Delegates are awarded only to candidates who earn 15% of the vote statewide or in individual congressional districts.

Texas, which awards the second-largest cache of delegates, 228, has a more fluid, competitive race and will be the first big test of Biden’s ability to refute Bloomberg’s claim to be a better alternative for moderate voters who fear a Sanders victory.

“If you want somebody who has the resources to beat Trump, that’s me,” Bloomberg said in Houston.

Biden’s big victory in South Carolina gives him a much-needed boost. But Biden’s ability to compete in a costly state like this has been limited by his lackluster fundraising, and his organization was thinned to divert staff into early-voting states.

Biden has planned campaign stops in Houston and Dallas on Monday — the first time he’s campaigned in Texas since mid-January, when he went there for fundraisers, according to a candidate tracker maintained by the Dallas Morning News.

Texas — along with other Super Tuesday states such as Virginia and North Carolina — will test whether the momentum Biden will gain from his victory in South Carolina, and the support from African American voters that powered it, will be enough to overcome those disadvantages in money and organization.

Sanders is well positioned in Texas because he has been able to tap into a network of supporters of his 2016 presidential bid — even though he lost the state to Clinton.

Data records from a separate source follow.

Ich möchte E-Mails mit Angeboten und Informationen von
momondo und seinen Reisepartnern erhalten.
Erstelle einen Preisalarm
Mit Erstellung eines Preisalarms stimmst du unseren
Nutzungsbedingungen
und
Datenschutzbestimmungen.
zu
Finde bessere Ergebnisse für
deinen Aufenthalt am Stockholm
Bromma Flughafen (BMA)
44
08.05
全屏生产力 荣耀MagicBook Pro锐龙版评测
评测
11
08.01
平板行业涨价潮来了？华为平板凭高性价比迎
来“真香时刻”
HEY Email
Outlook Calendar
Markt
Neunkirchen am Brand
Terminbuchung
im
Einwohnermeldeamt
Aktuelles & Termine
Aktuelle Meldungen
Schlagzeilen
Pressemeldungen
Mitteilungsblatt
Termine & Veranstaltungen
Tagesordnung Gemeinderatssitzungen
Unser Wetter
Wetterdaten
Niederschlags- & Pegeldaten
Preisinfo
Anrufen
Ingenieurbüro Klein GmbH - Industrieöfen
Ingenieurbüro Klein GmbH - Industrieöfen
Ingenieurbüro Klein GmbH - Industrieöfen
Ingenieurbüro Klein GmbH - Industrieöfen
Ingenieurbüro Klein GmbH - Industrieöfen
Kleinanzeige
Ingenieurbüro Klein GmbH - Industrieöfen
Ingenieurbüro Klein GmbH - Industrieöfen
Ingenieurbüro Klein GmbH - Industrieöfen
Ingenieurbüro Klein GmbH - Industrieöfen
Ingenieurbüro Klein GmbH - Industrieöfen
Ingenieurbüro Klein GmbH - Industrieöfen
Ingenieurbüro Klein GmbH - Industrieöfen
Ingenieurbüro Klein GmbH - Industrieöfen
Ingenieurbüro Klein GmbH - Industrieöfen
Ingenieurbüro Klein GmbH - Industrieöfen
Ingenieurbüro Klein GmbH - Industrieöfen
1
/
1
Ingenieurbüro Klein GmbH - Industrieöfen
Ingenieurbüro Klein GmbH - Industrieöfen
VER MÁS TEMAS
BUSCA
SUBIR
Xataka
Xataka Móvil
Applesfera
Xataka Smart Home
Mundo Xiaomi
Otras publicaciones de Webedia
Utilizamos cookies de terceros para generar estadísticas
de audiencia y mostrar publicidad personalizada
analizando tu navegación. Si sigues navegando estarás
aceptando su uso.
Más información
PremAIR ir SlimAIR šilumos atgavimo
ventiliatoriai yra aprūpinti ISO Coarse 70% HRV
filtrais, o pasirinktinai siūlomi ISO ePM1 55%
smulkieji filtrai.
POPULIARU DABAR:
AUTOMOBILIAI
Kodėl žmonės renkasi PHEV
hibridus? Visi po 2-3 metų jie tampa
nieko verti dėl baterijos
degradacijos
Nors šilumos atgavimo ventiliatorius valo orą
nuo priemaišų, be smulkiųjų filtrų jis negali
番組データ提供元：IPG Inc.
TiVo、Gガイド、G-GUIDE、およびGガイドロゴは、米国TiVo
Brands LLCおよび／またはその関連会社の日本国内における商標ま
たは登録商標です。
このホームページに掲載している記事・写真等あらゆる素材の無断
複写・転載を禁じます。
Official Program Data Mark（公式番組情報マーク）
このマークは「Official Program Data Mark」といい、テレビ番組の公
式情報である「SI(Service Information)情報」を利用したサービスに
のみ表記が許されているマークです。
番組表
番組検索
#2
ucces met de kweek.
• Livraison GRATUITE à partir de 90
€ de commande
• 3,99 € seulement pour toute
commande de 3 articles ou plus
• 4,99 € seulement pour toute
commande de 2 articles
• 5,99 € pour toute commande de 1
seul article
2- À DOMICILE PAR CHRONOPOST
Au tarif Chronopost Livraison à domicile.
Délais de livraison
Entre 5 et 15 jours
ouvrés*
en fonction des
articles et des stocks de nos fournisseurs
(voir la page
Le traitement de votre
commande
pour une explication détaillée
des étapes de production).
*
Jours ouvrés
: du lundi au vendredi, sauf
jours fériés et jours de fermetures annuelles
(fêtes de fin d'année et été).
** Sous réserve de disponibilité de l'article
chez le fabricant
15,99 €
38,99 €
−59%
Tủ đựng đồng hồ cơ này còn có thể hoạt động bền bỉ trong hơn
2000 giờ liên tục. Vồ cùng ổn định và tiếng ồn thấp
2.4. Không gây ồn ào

Sanders held rallies across the state in recent weeks, as his rivals were still campaigning in Nevada and South Carolina.

In a sign of his confidence there and in California, Sanders is stumping this weekend in Massachusetts, aiming to beat Warren in her own backyard — or at least pick up some of her home-state delegates.

Throughout last year, Biden had a solid polling lead in Texas, but it collapsed in January.

“Sanders and Biden are competing for the top two slots as of now, but the field is volatile,” said Jim Henson, director of the Texas Politics Project at the University of Texas in Austin. “With Warren and Bloomberg’s average poll numbers hovering around 15%, in a volatile environment, they are at least in the hunt for delegates.”